As mentioned at the outset of this review, it’s always a pleasant surprise, if not a joy, to stumble upon some musical or personal revelation: ”’Tell Me Why’ was written to provide an ”upbeat” number for the concert sequence in A Hard Day’s Night. John thought of something the Chiffons or the Shirelles might do and ”knocked it off.” It’s a typical John scenario. He has been lied to and deserted. He’s crying. He appeals to his girl to let him know what he’d done wrong so that he can put it right. Children whose parents either leave them or die suddenly are often left with a feeling that they must in some way be responsible. ”If there’s something I have said or done, Tell me what and I’ll apologize,” John sang. Paul later assumed that there was an element of autobiography to it.

It was only when he underwent Primal Therapy in 1970 that John came to terms with these subconscious fears. Therapist Arthur Janov set him the exercise of looking back through all his Beatles’ songs to see what they revealed of his anxieties. On his first post-therapy album, John Lennon/Plastic Ono Band, he was able to sing about these traumas in their original context in songs such as ‘Mother,’ ‘Hold On,’ ‘Isolation’ and ‘My Mummy’s Dead.”’

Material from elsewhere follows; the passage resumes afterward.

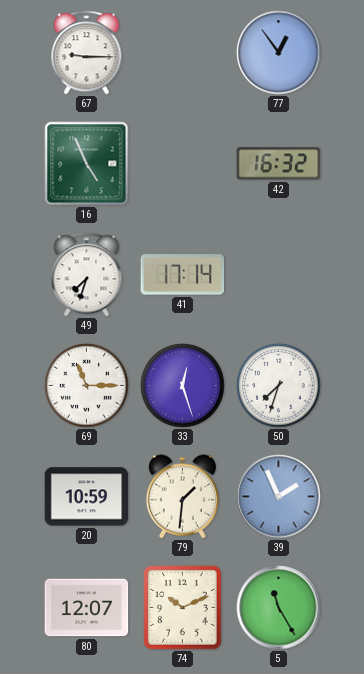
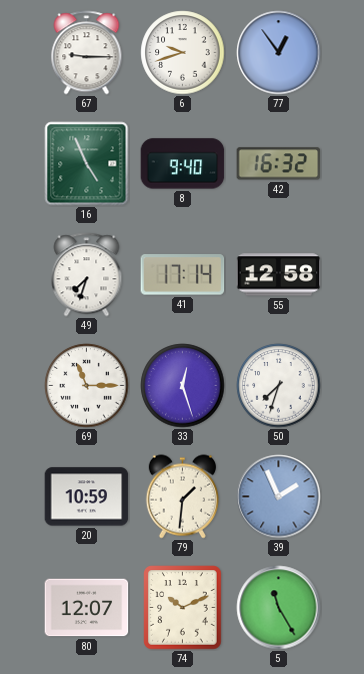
6: none -> 9:42
8: none -> 9:40
55: none -> 12:58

Suffice to say, many Beatles fans might already know about the stories behind many of the songs, but for me personally, I still find it interesting and more than compelling to re-read, re-learn or be reminded of where and how, so many of these great songs came into being: ”Two events during 1964 had a profound effect on John’s writing. The first was hearing Bob Dylan’s music in Paris during January, when Paul acquired The Freewheelin’ Bob Dylan from an interviewer at a local radio station. Paul had heard Dylan’s music before through his student friends in Liverpool but it was the first time John had heard it. After hearing Freewheelin’, Dylan’s second album, they bought his debut album Bob Dylan and, according to John, ”for the rest of our three weeks [in Paris] we didn’t stop playing them. We all went potty on Dylan (Beatles For Sale).

As well as being something of a hefty tomb of a book – reproduced with some terrific colour and black and white photographs – The Complete Beatles Songs is a terrific read, simply jam-packed with quotable quotations.

To say it’s almost un-put-downable, is a colossal understatement; what isn’t though, is the fact that every Beatles fan should own a copy.